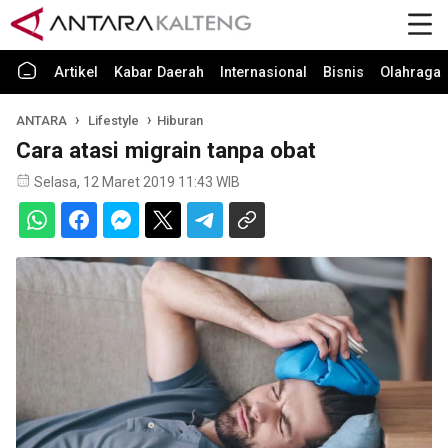
Artikel
Kabar Daerah
Internasional
Bisnis
Olahraga
ANTARA
Lifestyle
Hiburan
Cara atasi migrain tanpa obat
Selasa, 12 Maret 2019 11:43 WIB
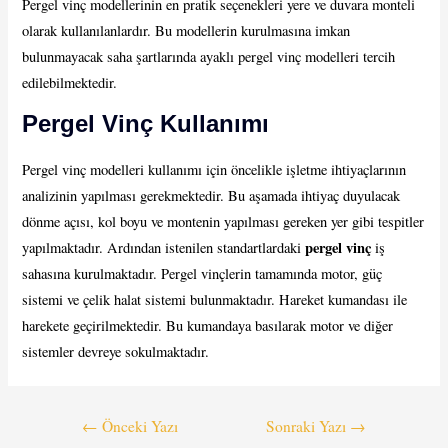
Pergel vinç modellerinin en pratik seçenekleri yere ve duvara monteli
olarak kullanılanlardır. Bu modellerin kurulmasına imkan
bulunmayacak saha şartlarında ayaklı pergel vinç modelleri tercih
edilebilmektedir.
Pergel Vinç Kullanımı
Pergel vinç modelleri kullanımı için öncelikle işletme ihtiyaçlarının
analizinin yapılması gerekmektedir. Bu aşamada ihtiyaç duyulacak
dönme açısı, kol boyu ve montenin yapılması gereken yer gibi tespitler
pergel vinç
yapılmaktadır. Ardından istenilen standartlardaki
iş
sahasına kurulmaktadır. Pergel vinçlerin tamamında motor, güç
sistemi ve çelik halat sistemi bulunmaktadır. Hareket kumandası ile
harekete geçirilmektedir. Bu kumandaya basılarak motor ve diğer
sistemler devreye sokulmaktadır.
Yazı
←
Önceki Yazı
Sonraki Yazı
→
gezinmesi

■ ■ ■ ■ ■ ■ ■

Set down the entries above word for word, but drop any image.

Result of the task:
Artikel
Kabar Daerah
Internasional
Bisnis
Olahraga
ANTARA
Lifestyle
Hiburan
Cara atasi migrain tanpa obat
Selasa, 12 Maret 2019 11:43 WIB
Pergel vinç modellerinin en pratik seçenekleri yere ve duvara monteli
olarak kullanılanlardır. Bu modellerin kurulmasına imkan
bulunmayacak saha şartlarında ayaklı pergel vinç modelleri tercih
edilebilmektedir.
Pergel Vinç Kullanımı
Pergel vinç modelleri kullanımı için öncelikle işletme ihtiyaçlarının
analizinin yapılması gerekmektedir. Bu aşamada ihtiyaç duyulacak
dönme açısı, kol boyu ve montenin yapılması gereken yer gibi tespitler
pergel vinç
yapılmaktadır. Ardından istenilen standartlardaki
iş
sahasına kurulmaktadır. Pergel vinçlerin tamamında motor, güç
sistemi ve çelik halat sistemi bulunmaktadır. Hareket kumandası ile
harekete geçirilmektedir. Bu kumandaya basılarak motor ve diğer
sistemler devreye sokulmaktadır.
Yazı
←
Önceki Yazı
Sonraki Yazı
→
gezinmesi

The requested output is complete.